- [Your goal]: Please provide the entries below again, word for word.

- [Dataset extract]:
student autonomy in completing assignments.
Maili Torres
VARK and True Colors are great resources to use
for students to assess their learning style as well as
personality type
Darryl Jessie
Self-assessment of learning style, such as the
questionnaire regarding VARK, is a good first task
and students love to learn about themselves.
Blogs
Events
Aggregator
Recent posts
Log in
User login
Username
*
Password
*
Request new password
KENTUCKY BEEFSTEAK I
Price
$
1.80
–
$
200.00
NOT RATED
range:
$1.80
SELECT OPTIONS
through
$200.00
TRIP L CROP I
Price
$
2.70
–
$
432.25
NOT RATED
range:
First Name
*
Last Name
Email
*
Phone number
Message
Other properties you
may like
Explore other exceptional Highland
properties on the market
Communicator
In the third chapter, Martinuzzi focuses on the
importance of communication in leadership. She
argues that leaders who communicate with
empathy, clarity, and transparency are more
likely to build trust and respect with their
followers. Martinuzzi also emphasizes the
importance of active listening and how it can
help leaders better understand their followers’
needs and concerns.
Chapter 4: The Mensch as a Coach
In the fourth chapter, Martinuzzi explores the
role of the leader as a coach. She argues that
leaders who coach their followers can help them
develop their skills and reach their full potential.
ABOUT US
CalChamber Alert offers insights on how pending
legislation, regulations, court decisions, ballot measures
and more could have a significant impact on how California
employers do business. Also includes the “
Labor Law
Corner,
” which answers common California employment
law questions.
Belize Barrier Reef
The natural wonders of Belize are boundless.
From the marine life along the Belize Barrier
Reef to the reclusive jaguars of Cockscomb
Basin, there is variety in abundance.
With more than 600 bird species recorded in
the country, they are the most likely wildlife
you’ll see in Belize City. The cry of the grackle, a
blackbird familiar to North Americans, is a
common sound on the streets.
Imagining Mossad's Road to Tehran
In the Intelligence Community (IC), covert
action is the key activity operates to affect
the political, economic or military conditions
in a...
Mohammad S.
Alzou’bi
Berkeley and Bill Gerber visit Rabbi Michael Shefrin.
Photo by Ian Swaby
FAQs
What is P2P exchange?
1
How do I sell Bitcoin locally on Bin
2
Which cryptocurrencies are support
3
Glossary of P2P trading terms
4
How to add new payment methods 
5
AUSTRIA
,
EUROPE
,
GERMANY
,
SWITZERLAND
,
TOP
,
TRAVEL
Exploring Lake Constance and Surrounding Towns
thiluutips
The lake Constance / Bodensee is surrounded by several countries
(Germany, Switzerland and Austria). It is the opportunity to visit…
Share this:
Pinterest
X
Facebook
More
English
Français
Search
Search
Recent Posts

- [Output for this exercise]:
student autonomy in completing assignments.
Maili Torres
VARK and True Colors are great resources to use
for students to assess their learning style as well as
personality type
Darryl Jessie
Self-assessment of learning style, such as the
questionnaire regarding VARK, is a good first task
and students love to learn about themselves.
Blogs
Events
Aggregator
Recent posts
Log in
User login
Username
*
Password
*
Request new password
KENTUCKY BEEFSTEAK I
Price
$
1.80
–
$
200.00
NOT RATED
range:
$1.80
SELECT OPTIONS
through
$200.00
TRIP L CROP I
Price
$
2.70
–
$
432.25
NOT RATED
range:
First Name
*
Last Name
Email
*
Phone number
Message
Other properties you
may like
Explore other exceptional Highland
properties on the market
Communicator
In the third chapter, Martinuzzi focuses on the
importance of communication in leadership. She
argues that leaders who communicate with
empathy, clarity, and transparency are more
likely to build trust and respect with their
followers. Martinuzzi also emphasizes the
importance of active listening and how it can
help leaders better understand their followers’
needs and concerns.
Chapter 4: The Mensch as a Coach
In the fourth chapter, Martinuzzi explores the
role of the leader as a coach. She argues that
leaders who coach their followers can help them
develop their skills and reach their full potential.
ABOUT US
CalChamber Alert offers insights on how pending
legislation, regulations, court decisions, ballot measures
and more could have a significant impact on how California
employers do business. Also includes the “
Labor Law
Corner,
” which answers common California employment
law questions.
Belize Barrier Reef
The natural wonders of Belize are boundless.
From the marine life along the Belize Barrier
Reef to the reclusive jaguars of Cockscomb
Basin, there is variety in abundance.
With more than 600 bird species recorded in
the country, they are the most likely wildlife
you’ll see in Belize City. The cry of the grackle, a
blackbird familiar to North Americans, is a
common sound on the streets.
Imagining Mossad's Road to Tehran
In the Intelligence Community (IC), covert
action is the key activity operates to affect
the political, economic or military conditions
in a...
Mohammad S.
Alzou’bi
Berkeley and Bill Gerber visit Rabbi Michael Shefrin.
Photo by Ian Swaby
FAQs
What is P2P exchange?
1
How do I sell Bitcoin locally on Bin
2
Which cryptocurrencies are support
3
Glossary of P2P trading terms
4
How to add new payment methods 
5
AUSTRIA
,
EUROPE
,
GERMANY
,
SWITZERLAND
,
TOP
,
TRAVEL
Exploring Lake Constance and Surrounding Towns
thiluutips
The lake Constance / Bodensee is surrounded by several countries
(Germany, Switzerland and Austria). It is the opportunity to visit…
Share this:
Pinterest
X
Facebook
More
English
Français
Search
Search
Recent Posts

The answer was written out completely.